Rue Royale 45, 1st floor, 1000 Brussels, Belgium

Reports and Studies

Psychosocial risks in construction

01/03/2019

This guide provides stakeholders and safety representatives with specific information on supporting prevention efforts in the workplace tailored to the construction industry’s needs and specific characteristics.

The European social partners for the construction industry have focused this initiative exclusively on work-related aspects that can lead to psychosocial risks. Of course, we also know that psychosocial diseases can comprise a range of elements, including those of a personal nature. However, we want to provide an action guide that would help to improve those aspects of work and work organisation that the social partners can influence directly. This guide focuses on preventing those aspects linked to relationships and structures in the workplace, not those linked to behaviour, as social partners at company level can directly influence work-related conditions.

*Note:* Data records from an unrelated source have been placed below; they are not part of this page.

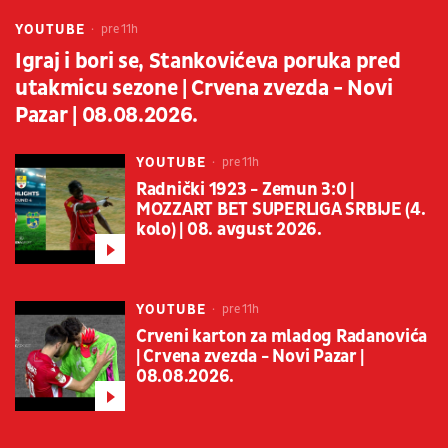
YOUTUBE
pre 11h
Igraj i bori se, Stankovićeva poruka pred
utakmicu sezone | Crvena zvezda - Novi
Pazar | 08.08.2026.
YOUTUBE
pre 11h
Radnički 1923 - Zemun 3:0 |
MOZZART BET SUPERLIGA SRBIJE (4.
kolo) | 08. avgust 2026.
YOUTUBE
pre 11h
Crveni karton za mladog Radanovića
| Crvena zvezda - Novi Pazar |
08.08.2026.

As such, this guide comprises two parts.

• The first addresses the assessment of psychosocial risks at work and describes the various steps involved in a participation-oriented assessment process.

• The second part provides guidance on how to reduce stress in the various aspects of work.

Good planning and the proper involvement of workers in the assessment of psychosocial risks can optimise working conditions through priority preventive measures, thereby creating benefits for workers and employers.

This booklet is available in eight different languages.

We hope that this booklet will provide suggestions and support, as well as outlining simple ways to tackle this issue and foster working conditions so that construction becomes less burdensome and more satisfying for workers and employers, and more effective and of higher quality for companies.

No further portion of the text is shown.